The corpus includes about 3 million words of written texts (mainly in works of Buryat fiction), along with their meta-descriptions (i.e. author’s name and gender, date of publishing, genre, chapters and other text divisions, etc.). The corpus is supplied with the words' morphological information, i.e. inflected forms and grammatical category.

The Buryat corpus development is a long-term project: the corpus is being continually augmented and modified as new texts are added to it; the project’s grammatical dictionary and linguistic tools such as the morphological analyzer and meta-description are being constantly enhanced.

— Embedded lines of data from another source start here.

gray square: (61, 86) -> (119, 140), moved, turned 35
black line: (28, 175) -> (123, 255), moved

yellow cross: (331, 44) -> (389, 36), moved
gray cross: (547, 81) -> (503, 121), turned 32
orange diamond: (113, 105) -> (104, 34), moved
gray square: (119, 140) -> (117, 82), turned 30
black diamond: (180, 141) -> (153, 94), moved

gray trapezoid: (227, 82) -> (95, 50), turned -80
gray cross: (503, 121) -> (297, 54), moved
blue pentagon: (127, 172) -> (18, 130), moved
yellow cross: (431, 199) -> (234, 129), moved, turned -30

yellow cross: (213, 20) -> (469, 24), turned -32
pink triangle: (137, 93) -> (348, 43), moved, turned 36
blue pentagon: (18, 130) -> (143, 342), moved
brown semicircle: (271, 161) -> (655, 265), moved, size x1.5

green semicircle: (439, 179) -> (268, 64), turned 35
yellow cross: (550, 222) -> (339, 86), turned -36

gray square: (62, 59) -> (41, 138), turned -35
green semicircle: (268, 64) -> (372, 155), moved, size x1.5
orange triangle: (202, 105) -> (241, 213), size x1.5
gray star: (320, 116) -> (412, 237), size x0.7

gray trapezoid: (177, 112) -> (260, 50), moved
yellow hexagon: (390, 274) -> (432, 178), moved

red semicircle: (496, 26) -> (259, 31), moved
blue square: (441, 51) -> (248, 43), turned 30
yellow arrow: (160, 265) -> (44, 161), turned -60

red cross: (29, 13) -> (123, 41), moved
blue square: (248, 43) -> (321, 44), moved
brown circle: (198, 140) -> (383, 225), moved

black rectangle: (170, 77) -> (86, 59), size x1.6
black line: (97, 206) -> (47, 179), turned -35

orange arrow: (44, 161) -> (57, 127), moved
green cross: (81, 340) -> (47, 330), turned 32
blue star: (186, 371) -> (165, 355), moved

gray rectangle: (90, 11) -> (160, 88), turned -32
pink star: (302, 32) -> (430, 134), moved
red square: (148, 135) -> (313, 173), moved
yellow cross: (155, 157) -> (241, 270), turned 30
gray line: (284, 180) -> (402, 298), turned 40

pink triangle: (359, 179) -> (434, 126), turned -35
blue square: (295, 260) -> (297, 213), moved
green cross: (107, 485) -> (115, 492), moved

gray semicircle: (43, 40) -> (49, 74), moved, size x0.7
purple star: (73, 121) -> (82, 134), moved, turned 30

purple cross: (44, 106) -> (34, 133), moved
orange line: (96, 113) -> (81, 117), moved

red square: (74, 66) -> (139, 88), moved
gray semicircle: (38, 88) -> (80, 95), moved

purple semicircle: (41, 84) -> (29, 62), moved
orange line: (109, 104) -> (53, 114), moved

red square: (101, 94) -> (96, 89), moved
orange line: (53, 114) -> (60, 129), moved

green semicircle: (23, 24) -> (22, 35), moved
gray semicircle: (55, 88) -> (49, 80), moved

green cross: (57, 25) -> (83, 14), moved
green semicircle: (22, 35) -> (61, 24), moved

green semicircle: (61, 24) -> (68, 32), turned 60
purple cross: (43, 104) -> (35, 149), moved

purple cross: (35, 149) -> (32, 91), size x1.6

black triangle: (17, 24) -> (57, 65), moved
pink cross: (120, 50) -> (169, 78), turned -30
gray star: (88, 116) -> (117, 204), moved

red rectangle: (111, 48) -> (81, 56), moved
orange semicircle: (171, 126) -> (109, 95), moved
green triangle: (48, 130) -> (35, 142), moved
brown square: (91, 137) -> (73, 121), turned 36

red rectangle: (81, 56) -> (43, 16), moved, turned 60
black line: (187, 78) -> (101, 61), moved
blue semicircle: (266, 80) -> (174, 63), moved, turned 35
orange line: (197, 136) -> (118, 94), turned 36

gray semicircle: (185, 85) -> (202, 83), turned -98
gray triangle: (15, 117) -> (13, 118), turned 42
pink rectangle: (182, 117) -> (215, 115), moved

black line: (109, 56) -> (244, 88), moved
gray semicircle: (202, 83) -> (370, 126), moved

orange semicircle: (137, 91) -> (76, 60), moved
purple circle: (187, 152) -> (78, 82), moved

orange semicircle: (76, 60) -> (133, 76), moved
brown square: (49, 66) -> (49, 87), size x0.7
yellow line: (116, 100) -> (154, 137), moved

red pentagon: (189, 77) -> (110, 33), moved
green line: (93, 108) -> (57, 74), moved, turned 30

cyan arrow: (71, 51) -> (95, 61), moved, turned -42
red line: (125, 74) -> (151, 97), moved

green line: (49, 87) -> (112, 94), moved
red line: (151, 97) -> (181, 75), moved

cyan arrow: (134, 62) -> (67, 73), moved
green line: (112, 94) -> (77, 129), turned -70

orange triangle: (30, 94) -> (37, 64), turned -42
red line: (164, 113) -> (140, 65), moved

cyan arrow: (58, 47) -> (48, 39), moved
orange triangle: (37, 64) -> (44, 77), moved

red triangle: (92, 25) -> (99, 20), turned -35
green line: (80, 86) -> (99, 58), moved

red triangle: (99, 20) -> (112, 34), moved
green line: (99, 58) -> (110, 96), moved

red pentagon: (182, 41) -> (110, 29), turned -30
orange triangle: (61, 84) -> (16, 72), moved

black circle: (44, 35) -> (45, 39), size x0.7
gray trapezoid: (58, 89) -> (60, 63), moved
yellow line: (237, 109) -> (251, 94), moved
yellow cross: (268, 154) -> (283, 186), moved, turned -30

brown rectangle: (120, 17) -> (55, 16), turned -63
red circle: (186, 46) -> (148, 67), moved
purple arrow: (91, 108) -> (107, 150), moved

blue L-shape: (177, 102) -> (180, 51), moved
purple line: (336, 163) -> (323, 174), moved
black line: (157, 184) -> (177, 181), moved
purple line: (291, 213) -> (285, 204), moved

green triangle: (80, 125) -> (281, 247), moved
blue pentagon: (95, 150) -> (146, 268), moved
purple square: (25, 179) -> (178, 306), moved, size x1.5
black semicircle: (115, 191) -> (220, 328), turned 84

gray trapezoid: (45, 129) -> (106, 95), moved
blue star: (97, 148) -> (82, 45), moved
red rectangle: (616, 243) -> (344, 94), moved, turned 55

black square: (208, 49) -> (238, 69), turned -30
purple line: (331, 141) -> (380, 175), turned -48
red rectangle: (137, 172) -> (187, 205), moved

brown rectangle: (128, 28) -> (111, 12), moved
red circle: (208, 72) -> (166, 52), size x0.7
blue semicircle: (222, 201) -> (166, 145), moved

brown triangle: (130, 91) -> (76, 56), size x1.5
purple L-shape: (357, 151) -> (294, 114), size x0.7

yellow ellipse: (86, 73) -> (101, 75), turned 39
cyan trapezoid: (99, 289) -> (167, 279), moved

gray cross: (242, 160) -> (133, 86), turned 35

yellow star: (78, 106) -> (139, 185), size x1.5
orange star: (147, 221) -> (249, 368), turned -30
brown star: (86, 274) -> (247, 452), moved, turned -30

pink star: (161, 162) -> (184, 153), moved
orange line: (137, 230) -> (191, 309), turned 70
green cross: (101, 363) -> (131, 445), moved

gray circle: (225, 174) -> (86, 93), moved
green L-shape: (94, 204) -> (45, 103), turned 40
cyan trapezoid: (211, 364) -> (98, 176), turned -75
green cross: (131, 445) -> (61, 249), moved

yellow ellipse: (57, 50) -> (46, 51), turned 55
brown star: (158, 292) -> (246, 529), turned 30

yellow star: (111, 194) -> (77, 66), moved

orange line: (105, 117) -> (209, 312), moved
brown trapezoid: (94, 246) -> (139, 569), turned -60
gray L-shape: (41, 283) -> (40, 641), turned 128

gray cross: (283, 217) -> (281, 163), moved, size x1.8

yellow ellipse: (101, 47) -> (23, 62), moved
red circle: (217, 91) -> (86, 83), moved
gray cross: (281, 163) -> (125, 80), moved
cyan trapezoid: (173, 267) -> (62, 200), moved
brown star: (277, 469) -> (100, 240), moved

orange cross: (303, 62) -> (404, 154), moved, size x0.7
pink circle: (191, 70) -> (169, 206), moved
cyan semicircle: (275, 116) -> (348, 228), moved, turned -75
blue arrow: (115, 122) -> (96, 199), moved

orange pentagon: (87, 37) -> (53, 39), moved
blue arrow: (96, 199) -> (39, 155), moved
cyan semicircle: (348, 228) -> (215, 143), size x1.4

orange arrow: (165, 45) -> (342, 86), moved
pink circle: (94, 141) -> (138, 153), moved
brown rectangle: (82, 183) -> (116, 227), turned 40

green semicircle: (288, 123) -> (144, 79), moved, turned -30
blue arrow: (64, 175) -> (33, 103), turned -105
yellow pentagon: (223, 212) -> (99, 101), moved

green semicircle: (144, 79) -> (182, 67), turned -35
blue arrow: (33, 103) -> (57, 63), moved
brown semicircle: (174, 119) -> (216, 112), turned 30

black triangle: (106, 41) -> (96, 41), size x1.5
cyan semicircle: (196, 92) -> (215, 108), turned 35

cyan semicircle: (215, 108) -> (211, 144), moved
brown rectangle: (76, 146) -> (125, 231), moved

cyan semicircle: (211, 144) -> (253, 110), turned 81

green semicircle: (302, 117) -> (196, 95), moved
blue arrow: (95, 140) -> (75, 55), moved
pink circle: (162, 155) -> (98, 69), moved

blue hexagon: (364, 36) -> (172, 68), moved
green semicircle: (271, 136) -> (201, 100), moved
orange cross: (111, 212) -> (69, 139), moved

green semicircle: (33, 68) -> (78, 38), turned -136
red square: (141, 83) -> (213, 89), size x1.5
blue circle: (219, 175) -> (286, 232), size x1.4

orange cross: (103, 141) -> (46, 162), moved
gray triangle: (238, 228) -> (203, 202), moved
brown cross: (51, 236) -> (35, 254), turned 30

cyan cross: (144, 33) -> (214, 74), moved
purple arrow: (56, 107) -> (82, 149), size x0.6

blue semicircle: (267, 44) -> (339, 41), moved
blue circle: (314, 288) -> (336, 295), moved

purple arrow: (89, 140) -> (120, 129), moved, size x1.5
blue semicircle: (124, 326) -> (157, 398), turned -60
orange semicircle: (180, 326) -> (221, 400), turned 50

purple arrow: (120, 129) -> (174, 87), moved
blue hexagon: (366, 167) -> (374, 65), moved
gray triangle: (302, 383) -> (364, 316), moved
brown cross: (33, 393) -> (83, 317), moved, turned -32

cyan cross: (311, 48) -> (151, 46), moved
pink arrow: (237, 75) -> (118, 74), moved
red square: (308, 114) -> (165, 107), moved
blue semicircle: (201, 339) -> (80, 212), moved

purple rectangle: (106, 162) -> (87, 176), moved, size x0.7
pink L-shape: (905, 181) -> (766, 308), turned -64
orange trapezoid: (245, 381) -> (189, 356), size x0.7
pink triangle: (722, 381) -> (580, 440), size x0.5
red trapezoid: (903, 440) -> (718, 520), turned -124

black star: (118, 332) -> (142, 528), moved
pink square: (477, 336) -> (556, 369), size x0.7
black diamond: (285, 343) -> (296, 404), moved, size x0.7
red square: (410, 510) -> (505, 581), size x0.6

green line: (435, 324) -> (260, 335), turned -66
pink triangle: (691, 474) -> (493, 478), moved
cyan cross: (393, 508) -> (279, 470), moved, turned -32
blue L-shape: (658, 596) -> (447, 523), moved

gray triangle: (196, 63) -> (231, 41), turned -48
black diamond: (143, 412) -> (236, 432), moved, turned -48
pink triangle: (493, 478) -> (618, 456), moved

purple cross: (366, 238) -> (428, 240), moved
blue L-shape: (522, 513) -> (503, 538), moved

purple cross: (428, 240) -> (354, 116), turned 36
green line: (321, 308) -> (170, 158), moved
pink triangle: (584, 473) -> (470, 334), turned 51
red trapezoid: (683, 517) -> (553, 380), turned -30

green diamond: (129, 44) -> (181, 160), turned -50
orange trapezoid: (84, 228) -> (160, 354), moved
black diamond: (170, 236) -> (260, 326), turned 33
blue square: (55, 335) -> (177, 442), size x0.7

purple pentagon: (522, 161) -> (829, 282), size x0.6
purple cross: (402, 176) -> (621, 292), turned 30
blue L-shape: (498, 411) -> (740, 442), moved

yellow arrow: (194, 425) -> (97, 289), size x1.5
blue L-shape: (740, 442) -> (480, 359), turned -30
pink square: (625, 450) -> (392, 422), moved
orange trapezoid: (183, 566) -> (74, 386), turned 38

The participants of the project are or were previously affiliated of the institutions as National Research University Higher School of Economics (M. Daniel, T. Arkhangelskiy), Institute of Oriental Studies, Russian Academy of Sciences (S. A. Krylov), and Institute for Mongolian, Buddhist and Tibetan Studies, Siberian Division, Russian Academy of Sciences (L. D. Badmaeva, O. S. Rinchinov, G. N. Chimitdorzhieva, Ju. D. Abaeva).